*** Data excerpts ***
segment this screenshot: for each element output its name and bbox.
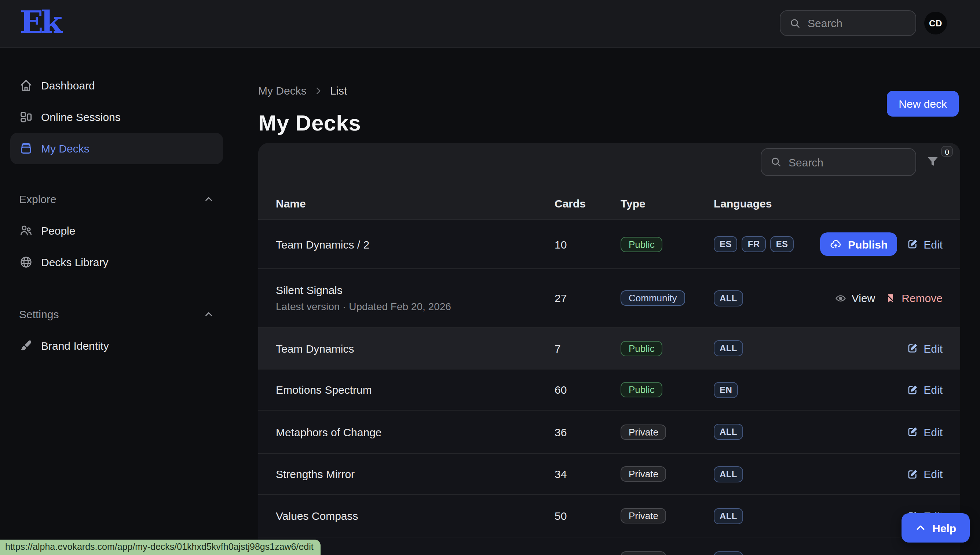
deck-type-cell: Community: [620, 290, 714, 306]
language-badge: ALL: [714, 466, 743, 482]
deck-cards-count: 27: [554, 292, 620, 304]
deck-cards-count: 7: [554, 342, 620, 354]
edit-icon: [907, 426, 918, 438]
deck-name-cell: Team Dynamics: [276, 342, 554, 354]
deck-type-cell: Public: [620, 340, 714, 356]
sidebar-item-my-decks[interactable]: My Decks: [10, 133, 223, 164]
deck-languages-cell: ALL: [714, 340, 907, 356]
row-actions: Edit: [907, 553, 943, 555]
table-row: Metaphors of Change36PrivateALLEdit: [258, 411, 960, 454]
deck-type-cell: Public: [620, 236, 714, 252]
language-badge: ALL: [714, 551, 743, 555]
deck-name: Strengths Mirror: [276, 468, 554, 480]
deck-type-cell: Private: [620, 508, 714, 523]
sidebar-item-people[interactable]: People: [10, 215, 223, 246]
breadcrumb-current: List: [330, 84, 347, 97]
deck-type-badge: Private: [620, 466, 667, 482]
column-header-cards: Cards: [554, 197, 620, 209]
sidebar-item-brand-identity[interactable]: Brand Identity: [10, 330, 223, 361]
deck-languages-cell: ALL: [714, 424, 907, 440]
avatar[interactable]: CD: [924, 12, 947, 34]
deck-name: Team Dynamics: [276, 342, 554, 354]
deck-type-badge: Private: [620, 424, 667, 440]
deck-languages-cell: ALL: [714, 290, 835, 306]
edit-link[interactable]: Edit: [907, 426, 943, 438]
table-row: Team Dynamics / 210PublicESFRESPublishEd…: [258, 220, 960, 269]
deck-name-cell: Emotions Spectrum: [276, 383, 554, 396]
deck-type-badge: Community: [620, 290, 685, 306]
cloud-upload-icon: [830, 238, 842, 250]
edit-link[interactable]: Edit: [907, 383, 943, 396]
deck-type-badge: Public: [620, 340, 663, 356]
deck-box-icon: [19, 141, 33, 156]
deck-cards-count: 14: [554, 553, 620, 555]
globe-icon: [19, 255, 33, 269]
column-header-languages: Languages: [714, 197, 943, 209]
top-bar: Ek Search CD: [0, 0, 980, 48]
sessions-layout-icon: [19, 110, 33, 124]
edit-icon: [907, 553, 918, 555]
sidebar-item-online-sessions[interactable]: Online Sessions: [10, 101, 223, 133]
filter-count-badge: 0: [941, 146, 953, 157]
deck-subtitle: Latest version · Updated Feb 20, 2026: [276, 301, 554, 312]
search-icon: [770, 156, 782, 168]
view-link[interactable]: View: [835, 292, 876, 304]
bookmark-slash-icon: [885, 292, 896, 304]
edit-icon: [907, 238, 918, 250]
breadcrumb-root[interactable]: My Decks: [258, 84, 307, 97]
sidebar-section-label: Explore: [19, 193, 56, 205]
row-actions: Edit: [907, 468, 943, 480]
deck-type-badge: Private: [620, 551, 667, 555]
deck-name-cell: Metaphors of Change: [276, 426, 554, 438]
home-icon: [19, 79, 33, 92]
deck-type-badge: Public: [620, 236, 663, 252]
language-badge: ES: [770, 236, 794, 252]
new-deck-button[interactable]: New deck: [887, 91, 959, 117]
table-body: Team Dynamics / 210PublicESFRESPublishEd…: [258, 220, 960, 555]
table-header-row: Name Cards Type Languages: [258, 187, 960, 220]
row-actions: Edit: [907, 383, 943, 396]
app-logo[interactable]: Ek: [20, 5, 60, 41]
sidebar-section-explore[interactable]: Explore: [10, 183, 223, 215]
deck-name: Metaphors of Change: [276, 426, 554, 438]
sidebar-item-label: My Decks: [41, 142, 90, 155]
sidebar: Dashboard Online Sessions My Decks Explo…: [0, 47, 258, 555]
edit-link[interactable]: Edit: [907, 238, 943, 250]
help-button[interactable]: Help: [901, 513, 969, 542]
sidebar-item-dashboard[interactable]: Dashboard: [10, 70, 223, 101]
deck-languages-cell: ALL: [714, 551, 907, 555]
deck-type-cell: Public: [620, 382, 714, 397]
publish-button[interactable]: Publish: [820, 233, 897, 256]
row-actions: Edit: [907, 342, 943, 354]
edit-link[interactable]: Edit: [907, 468, 943, 480]
language-badge: ALL: [714, 290, 743, 306]
column-header-name: Name: [276, 197, 554, 209]
sidebar-section-settings[interactable]: Settings: [10, 298, 223, 330]
chevron-up-icon: [915, 522, 927, 534]
deck-languages-cell: EN: [714, 382, 907, 398]
edit-link[interactable]: Edit: [907, 553, 943, 555]
global-search-placeholder: Search: [808, 17, 842, 29]
row-actions: PublishEdit: [820, 233, 943, 256]
table-row: 14PrivateALLEdit: [258, 537, 960, 555]
language-badge: EN: [714, 382, 738, 398]
edit-link[interactable]: Edit: [907, 342, 943, 354]
sidebar-item-decks-library[interactable]: Decks Library: [10, 246, 223, 278]
search-icon: [789, 17, 801, 29]
deck-cards-count: 60: [554, 383, 620, 396]
filter-funnel-icon[interactable]: [926, 155, 940, 168]
row-actions: ViewRemove: [835, 292, 943, 304]
language-badge: ALL: [714, 340, 743, 356]
sidebar-item-label: Dashboard: [41, 79, 95, 91]
global-search-input[interactable]: Search: [780, 10, 916, 36]
deck-languages-cell: ALL: [714, 466, 907, 482]
remove-link[interactable]: Remove: [885, 292, 943, 304]
table-search-input[interactable]: Search: [761, 148, 916, 176]
deck-type-cell: Private: [620, 466, 714, 482]
table-row: Team Dynamics7PublicALLEdit: [258, 328, 960, 369]
deck-name-cell: Values Compass: [276, 510, 554, 522]
table-row: Emotions Spectrum60PublicENEdit: [258, 369, 960, 411]
users-icon: [19, 224, 33, 237]
app-root: Ek Search CD Dashboard Online Sessions: [0, 0, 980, 555]
sidebar-item-label: People: [41, 225, 75, 237]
***
Required work
The lines you need are those with the word "section"; list them from the entries.

Answer to this problem
sidebar-section-label: Explore: [19, 193, 56, 205]
sidebar-section-explore[interactable]: Explore: [10, 183, 223, 215]
sidebar-section-settings[interactable]: Settings: [10, 298, 223, 330]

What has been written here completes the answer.